State v. Brand

520 So. 2d 114, 1988 WL 1932
CourtSupreme Court of Louisiana
DecidedJanuary 18, 1988
Docket87-K-1132
StatusPublished
Cited by46 cases

This text of 520 So. 2d 114 (State v. Brand) is published on Counsel Stack Legal Research, covering Supreme Court of Louisiana primary law. Counsel Stack provides free access to over 12 million legal documents including statutes, case law, regulations, and constitutions.

Bluebook
State v. Brand, 520 So. 2d 114, 1988 WL 1932 (La. 1988).

Opinion

520 So.2d 114 (1988)

STATE of Louisiana
v.
Janice BRAND.

No. 87-K-1132.

Supreme Court of Louisiana.

January 18, 1988.

Brady Jones, III, Alton Moran, Office of Public Defender, for applicant.

William J. Guste, Jr., Atty. Gen., Bryan Bush, Dist. Atty., E. Kay Kirkpatrick, Asst. Dist. Atty., for respondent.

LEMMON, Justice.

We granted certiorari to review the intermediate court's decision that the evidence was sufficient to support defendant's conviction of public bribery and that defendant did not carry her burden of proving the affirmative defense of entrapment.

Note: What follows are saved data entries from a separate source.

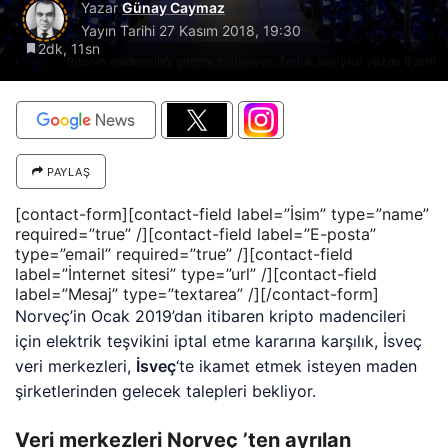
Yazar
Günay Caymaz
Yayın Tarihi
27 Kasım 2018, 19:30
2dk, 11sn
Bitcoin madenciliği gitgide zorlaşıyor: Zorluk seviyesi yüzde 8 arttı
PAYLAŞ
[contact-form][contact-field label=”İsim” type=”name”
required=”true” /][contact-field label=”E-posta”
type=”email” required=”true” /][contact-field
label=”İnternet sitesi” type=”url” /][contact-field
label=”Mesaj” type=”textarea” /][/contact-form]
Norveç’in Ocak 2019’dan itibaren kripto madencileri
için elektrik teşvikini iptal etme kararına karşılık, İsveç
veri merkezleri,
İsveç
‘te ikamet etmek isteyen maden
şirketlerinden gelecek talepleri bekliyor.
Veri merkezleri Norveç ’ten ayrılan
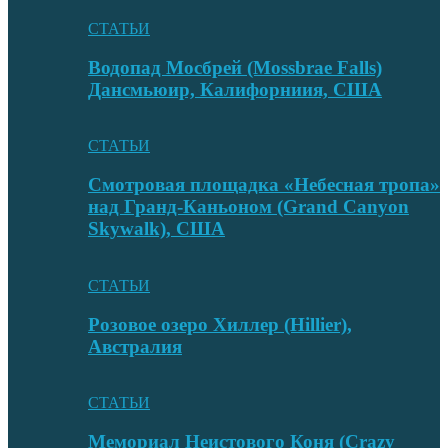
СТАТЬИ
Водопад Мосбрей (Mossbrae Falls)
Дансмьюир, Калифорниия, США
СТАТЬИ
Смотровая площадка «Небесная тропа»
над Гранд-Каньоном (Grand Canyon
Skywalk), США
СТАТЬИ
Розовое озеро Хиллер (Hillier),
Австралия
СТАТЬИ
Мемориал Неистового Коня (Crazy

Defendant, as a safety enforcement officer with the Office of Motor Vehicles, had access to confidential driving and criminal records maintained by the state and by the National Crime Information Center (NCIC). State and federal laws prohibited her from releasing information from the NCIC records to the general public.

At trial, Jerry Peters was the principal witness presented by the prosecutor to establish that defendant accepted something of value with the intent to influence her conduct in relation to her position as a public employee.[1] Peters testified that he *115 was a Federal Bureau of Investigation informant covertly investigating a security guard union and had been appointed to the position of security chief for the union. In April, 1984, he was told by Bobby Blanton, another union official, that he could obtain information on driving or criminal records of union members and employees by calling defendant at a specified telephone number. After meeting defendant at a union meeting, he obtained confidential information from her verbally on several occasions, but no compensation was requested or paid for this information. When Peters mentioned this source of information to his F.B.I. contact and said that defendant had bragged about her access to "close security" state police information, Lieutenant Joseph Booth of the Louisiana State Police asked him to investigate and also to determine whether defendant released this type of information on a regular basis or only as a favor to him and his union.[2]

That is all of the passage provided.